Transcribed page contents
════════
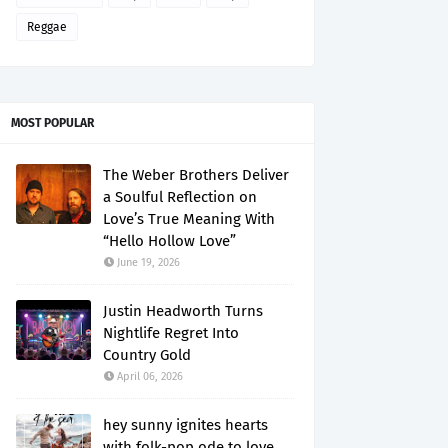
Reggae
MOST POPULAR
The Weber Brothers Deliver
a Soulful Reflection on
Love’s True Meaning With
“Hello Hollow Love”
June 19, 2026
Justin Headworth Turns
Nightlife Regret Into
Country Gold
April 06, 2026
hey sunny ignites hearts
with folk-pop ode to love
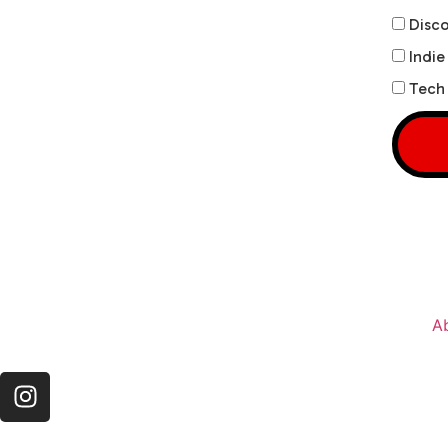
Disco
Indie
Tech 
A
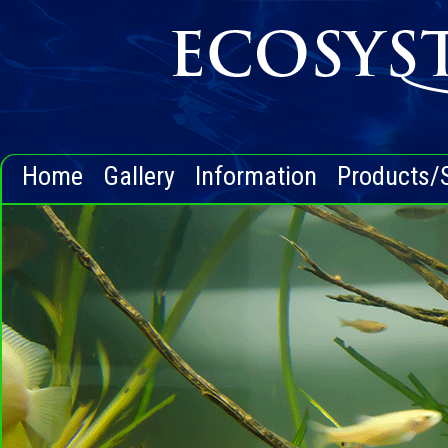
Home
Gallery
Information
Products/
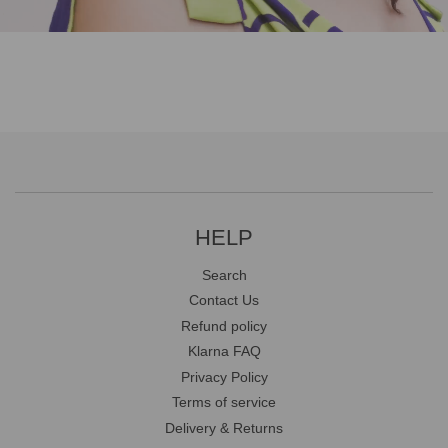
HELP
Search
Contact Us
Refund policy
Klarna FAQ
Privacy Policy
Terms of service
Delivery & Returns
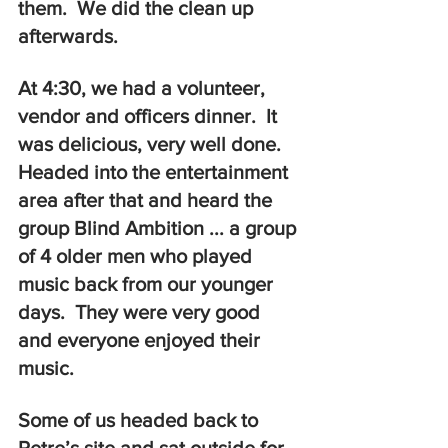
them.  We did the clean up 
afterwards.  
At 4:30, we had a volunteer, 
vendor and officers dinner.  It 
was delicious, very well done.  
Headed into the entertainment 
area after that and heard the 
group Blind Ambition ... a group 
of 4 older men who played 
music back from our younger 
days.  They were very good 
and everyone enjoyed their 
music.  
Some of us headed back to 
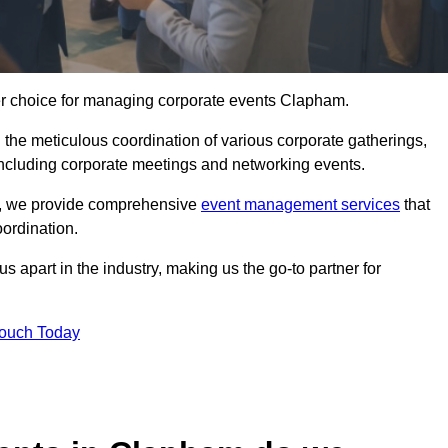
ier choice for managing corporate events Clapham.
 the meticulous coordination of various corporate gatherings,
 including corporate meetings and networking events.
er, we provide comprehensive
event management services
that
ordination.
 apart in the industry, making us the go-to partner for
Touch Today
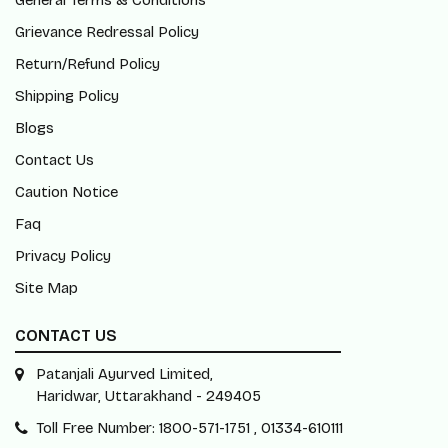
General Terms & Conditions
Grievance Redressal Policy
Return/Refund Policy
Shipping Policy
Blogs
Contact Us
Caution Notice
Faq
Privacy Policy
Site Map
CONTACT US
Patanjali Ayurved Limited,
Haridwar, Uttarakhand - 249405
Toll Free Number: 1800-571-1751 , 01334-610111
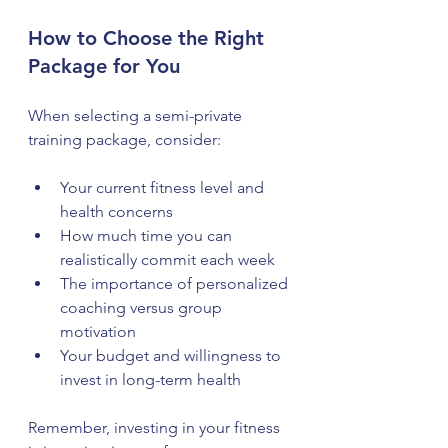
How to Choose the Right 
Package for You
When selecting a semi-private 
training package, consider:
Your current fitness level and 
health concerns  
How much time you can 
realistically commit each week  
The importance of personalized 
coaching versus group 
motivation  
Your budget and willingness to 
invest in long-term health
Remember, investing in your fitness 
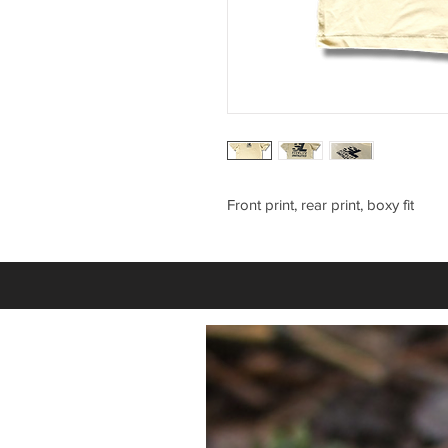
Front print, rear print, boxy fit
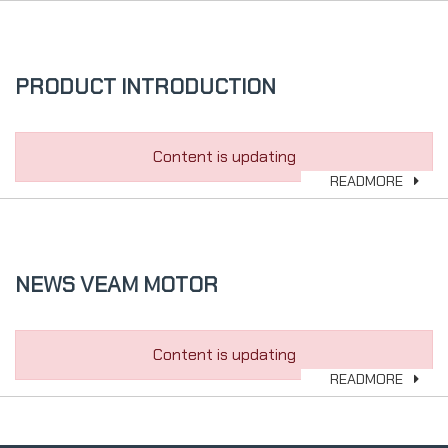
PRODUCT INTRODUCTION
Content is updating
READMORE
NEWS VEAM MOTOR
Content is updating
READMORE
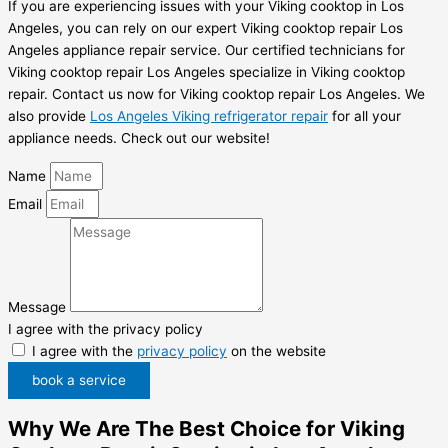
If you are experiencing issues with your Viking cooktop in Los
Angeles, you can rely on our expert Viking cooktop repair Los
Angeles appliance repair service. Our certified technicians for
Viking cooktop repair Los Angeles specialize in Viking cooktop
repair. Contact us now for Viking cooktop repair Los Angeles. We
also provide
Los Angeles Viking refrigerator repair
for all your
appliance needs. Check out our website!
Name
Email
Message
I agree with the privacy policy
I agree with the
privacy policy
on the website
book a service
Why We Are The Best Choice for Viking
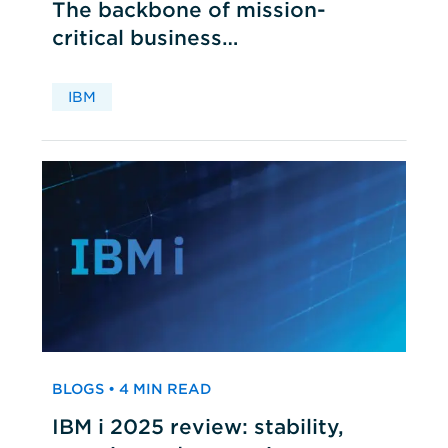
The backbone of mission-
critical business
applications
IBM
BLOGS • 4 MIN READ
IBM i 2025 review: stability,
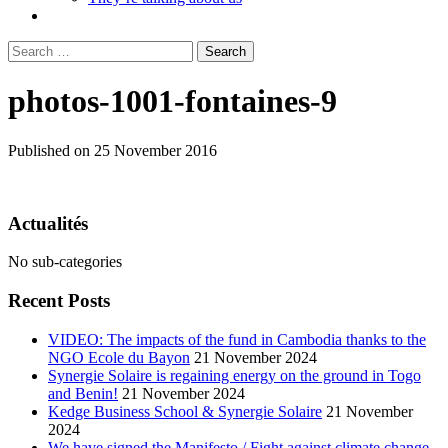
Search
for:
photos-1001-fontaines-9
Published on 25 November 2016
Actualités
No sub-categories
Recent Posts
VIDEO: The impacts of the fund in Cambodia thanks to the
NGO Ecole du Bayon
21 November 2024
Synergie Solaire is regaining energy on the ground in Togo
and Benin!
21 November 2024
Kedge Business School & Synergie Solaire
21 November
2024
We have signed the Manifesto / Fight against climate change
════════
> _What the task requires_: The data above are to be repeated word for word, with any pictures left out.

> _Written answer_:
Reggae
MOST POPULAR
The Weber Brothers Deliver
a Soulful Reflection on
Love’s True Meaning With
“Hello Hollow Love”
June 19, 2026
Justin Headworth Turns
Nightlife Regret Into
Country Gold
April 06, 2026
hey sunny ignites hearts
with folk-pop ode to love
Disco
Indie
Tech 
A
Home
Gallery
Information
Products/
HELP
Search
Contact Us
Refund policy
Klarna FAQ
Privacy Policy
Terms of service
Delivery & Returns
them.  We did the clean up 
afterwards.  
At 4:30, we had a volunteer, 
vendor and officers dinner.  It 
was delicious, very well done.  
Headed into the entertainment 
area after that and heard the 
group Blind Ambition ... a group 
of 4 older men who played 
music back from our younger 
days.  They were very good 
and everyone enjoyed their 
music.  
Some of us headed back to 
ier choice for managing corporate events Clapham.
 the meticulous coordination of various corporate gatherings,
 including corporate meetings and networking events.
er, we provide comprehensive
event management services
that
ordination.
 apart in the industry, making us the go-to partner for
Touch Today
General Terms & Conditions
Grievance Redressal Policy
Return/Refund Policy
Shipping Policy
Blogs
Contact Us
Caution Notice
Faq
Privacy Policy
Site Map
CONTACT US
Patanjali Ayurved Limited,
Haridwar, Uttarakhand - 249405
Toll Free Number: 1800-571-1751 , 01334-610111
How to Choose the Right 
Package for You
When selecting a semi-private 
training package, consider:
Your current fitness level and 
health concerns  
How much time you can 
realistically commit each week  
The importance of personalized 
coaching versus group 
motivation  
Your budget and willingness to 
invest in long-term health
Remember, investing in your fitness 
Front print, rear print, boxy fit
PRODUCT INTRODUCTION
Content is updating
READMORE
NEWS VEAM MOTOR
Content is updating
READMORE
If you are experiencing issues with your Viking cooktop in Los
Angeles, you can rely on our expert Viking cooktop repair Los
Angeles appliance repair service. Our certified technicians for
Viking cooktop repair Los Angeles specialize in Viking cooktop
repair. Contact us now for Viking cooktop repair Los Angeles. We
also provide
Los Angeles Viking refrigerator repair
for all your
appliance needs. Check out our website!
Name
Email
Message
I agree with the privacy policy
I agree with the
privacy policy
on the website
book a service
Why We Are The Best Choice for Viking
The backbone of mission-
critical business
applications
IBM
BLOGS • 4 MIN READ
IBM i 2025 review: stability,
Search
for:
photos-1001-fontaines-9
Published on 25 November 2016
Actualités
No sub-categories
Recent Posts
VIDEO: The impacts of the fund in Cambodia thanks to the
NGO Ecole du Bayon
21 November 2024
Synergie Solaire is regaining energy on the ground in Togo
and Benin!
21 November 2024
Kedge Business School & Synergie Solaire
21 November
2024
We have signed the Manifesto / Fight against climate change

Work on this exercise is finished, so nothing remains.